◆ **YOUR INSTRUCTIONS**: Only a number is expected: how many lines in these records mention the word "activité"?

◆ **EXTRACTED DATA**:
^^^^^^^^
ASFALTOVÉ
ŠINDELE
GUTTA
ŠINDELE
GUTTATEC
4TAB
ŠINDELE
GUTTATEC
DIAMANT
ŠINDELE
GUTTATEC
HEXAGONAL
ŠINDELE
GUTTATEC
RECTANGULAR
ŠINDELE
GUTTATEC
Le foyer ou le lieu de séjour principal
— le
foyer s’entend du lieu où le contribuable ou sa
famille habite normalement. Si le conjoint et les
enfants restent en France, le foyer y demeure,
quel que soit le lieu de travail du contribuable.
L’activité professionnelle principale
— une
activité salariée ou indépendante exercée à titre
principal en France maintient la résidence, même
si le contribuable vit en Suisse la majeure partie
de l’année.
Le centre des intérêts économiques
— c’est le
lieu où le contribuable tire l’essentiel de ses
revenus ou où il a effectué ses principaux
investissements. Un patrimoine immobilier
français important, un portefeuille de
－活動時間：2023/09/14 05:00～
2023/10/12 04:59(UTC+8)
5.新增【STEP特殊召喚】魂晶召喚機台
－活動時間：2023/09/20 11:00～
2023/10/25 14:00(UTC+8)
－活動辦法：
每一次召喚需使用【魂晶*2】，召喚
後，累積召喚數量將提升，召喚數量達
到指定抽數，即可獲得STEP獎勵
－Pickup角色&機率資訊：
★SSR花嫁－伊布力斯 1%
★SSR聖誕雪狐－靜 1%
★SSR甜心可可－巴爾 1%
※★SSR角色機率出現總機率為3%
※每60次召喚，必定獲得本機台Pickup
^^^^^^^^
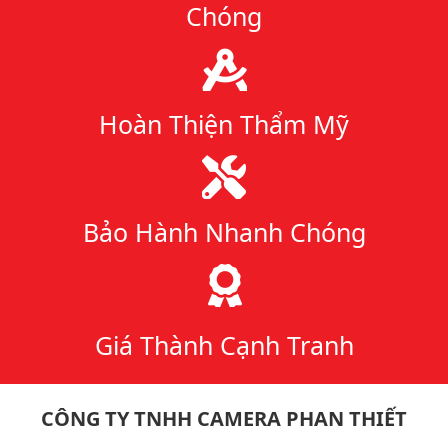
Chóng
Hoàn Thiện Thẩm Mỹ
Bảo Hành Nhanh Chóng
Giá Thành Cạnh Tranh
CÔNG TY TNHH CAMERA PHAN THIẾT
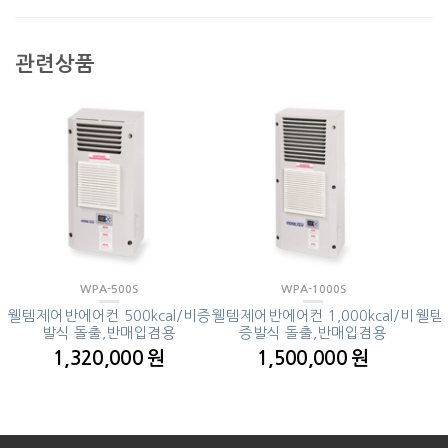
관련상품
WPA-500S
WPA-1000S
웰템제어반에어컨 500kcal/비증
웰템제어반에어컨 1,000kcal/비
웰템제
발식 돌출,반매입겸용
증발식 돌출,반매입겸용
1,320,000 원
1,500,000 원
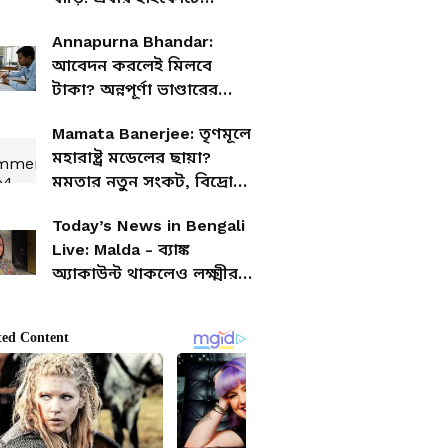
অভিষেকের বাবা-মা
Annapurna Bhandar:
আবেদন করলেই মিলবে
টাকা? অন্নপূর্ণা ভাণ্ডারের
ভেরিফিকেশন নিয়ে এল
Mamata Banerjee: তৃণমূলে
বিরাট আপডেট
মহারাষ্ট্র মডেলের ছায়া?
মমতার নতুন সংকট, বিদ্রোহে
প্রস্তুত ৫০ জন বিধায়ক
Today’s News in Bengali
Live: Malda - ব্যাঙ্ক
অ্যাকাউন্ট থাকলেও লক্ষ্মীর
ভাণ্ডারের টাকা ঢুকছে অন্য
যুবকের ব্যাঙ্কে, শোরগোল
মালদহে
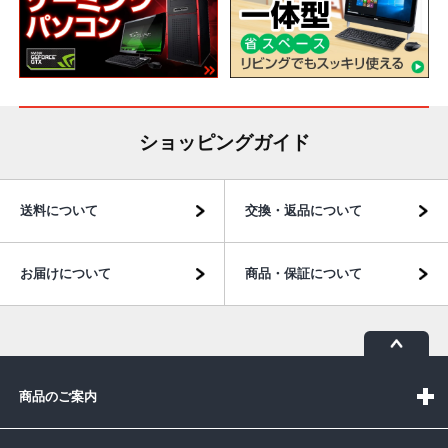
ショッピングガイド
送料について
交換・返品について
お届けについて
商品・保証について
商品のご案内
^^^^^^^^
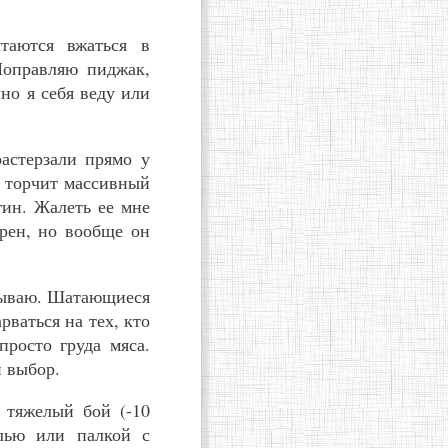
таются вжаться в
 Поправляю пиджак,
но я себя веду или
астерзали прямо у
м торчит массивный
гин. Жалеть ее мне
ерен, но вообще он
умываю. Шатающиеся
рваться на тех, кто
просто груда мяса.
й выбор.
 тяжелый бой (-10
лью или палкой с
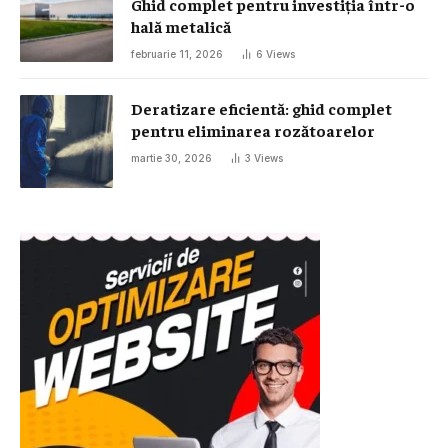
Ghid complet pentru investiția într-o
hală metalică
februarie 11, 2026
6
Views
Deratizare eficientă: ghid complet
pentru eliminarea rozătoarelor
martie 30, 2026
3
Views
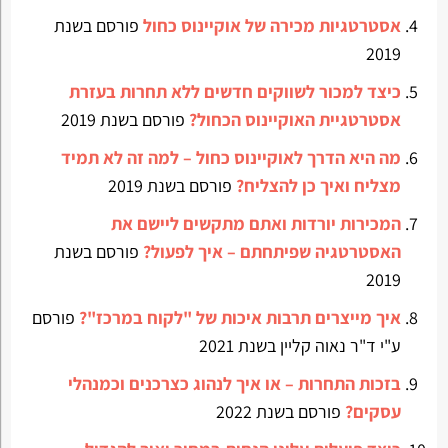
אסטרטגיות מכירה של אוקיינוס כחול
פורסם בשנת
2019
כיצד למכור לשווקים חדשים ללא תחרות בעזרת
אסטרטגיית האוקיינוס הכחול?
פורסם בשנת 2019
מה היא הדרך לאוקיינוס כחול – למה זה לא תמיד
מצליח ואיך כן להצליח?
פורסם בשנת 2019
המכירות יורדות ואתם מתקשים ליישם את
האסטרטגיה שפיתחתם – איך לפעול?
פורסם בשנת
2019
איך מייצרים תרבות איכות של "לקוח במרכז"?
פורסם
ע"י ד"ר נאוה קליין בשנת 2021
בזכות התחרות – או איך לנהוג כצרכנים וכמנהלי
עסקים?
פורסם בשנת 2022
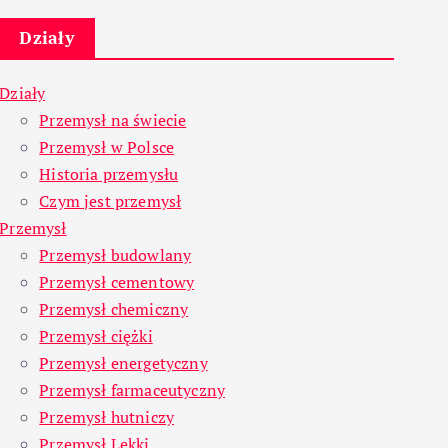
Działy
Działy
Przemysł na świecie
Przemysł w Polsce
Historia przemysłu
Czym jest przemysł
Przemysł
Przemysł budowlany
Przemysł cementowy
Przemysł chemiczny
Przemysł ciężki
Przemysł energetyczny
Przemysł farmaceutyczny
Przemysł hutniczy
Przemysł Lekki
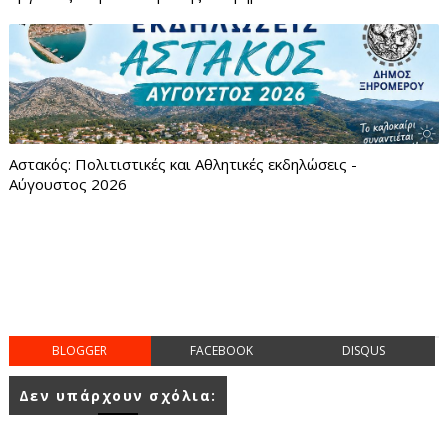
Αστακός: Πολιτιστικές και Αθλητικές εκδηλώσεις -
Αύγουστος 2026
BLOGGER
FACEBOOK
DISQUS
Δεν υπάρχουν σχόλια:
^^^^^^^^
◆ **EXERCISE OUTPUT**: 2